Class visits this week focus either on the new year--with thoughts on the passage of time, resolutions, and having new books to read; or on the California Young Reader Medal (CYRM) contest, in which Pennekamp participates annually. The CYRM medals are awarded based on student votes, so our participation delivers a civics lesson while creating competitve excitement around book selection. Students all over California read or hear read the same set of nominated books. Participating students (such as ours) engage in thought and discussion about each book's strengths and weaknesses; but further, because this is a vote-based contest, students arrive at an informed position, exercise the power of voting, and observe that the outcome of a vote may not be an individual's own choice but is the choice of the majority.

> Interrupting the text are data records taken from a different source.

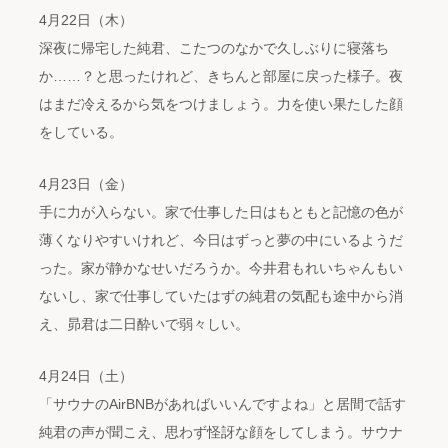
4月22日（木）
深夜に帰宅した純君、こたつのなかで久しぶりに寝落ち
か……？と思ったけれど、きちんと部屋に戻った様子。夜
はまだ冷えるから気をつけましょう。力を使い果たした顔
をしている。
4月23日（金）
手に力が入らない。家で仕事した日はもともと記憶の色が
薄くなりやすいけれど、今日はずっと夢の中にいるようだ
った。家が静かなせいだろうか。今井君もれいちゃんもい
ないし、家で仕事していたはずの純君の気配も途中から消
え、昴君は二日酔いで弱々しい。
4月24日（土）
「サウナのAirBNBがあればいいんですよね」と居間で話す
純君の声が聞こえ、思わず怪訝な顔をしてしまう。サウナ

The statewide winners are announced on May 1. I am always interested and sometimes surprised to see which books the students actually prefer (which may or may not be the ones we grownups like and recommend).
Specific readalouds can be found on the Weekly Readalouds page of this site. There is some variety among classes of the same grade to account for the upcoming school holiday on Monday, January 19; I'm trying to keep classes roughly together so that all students in a given grade vote during the same week.
The book club for 5th-grade students is up and running! Our first selection is (by popular vote) A Tale Dark and Grimm, by Adam Gidwitz. The next club meeting is Monday, January 12. The February selection will be Counting by 7s, by Holly Goldberg Sloan. The March and April books are TBD in a runoff vote. May will be Harry Potter and the Sorcerer's Stone, by J.K. Rowling.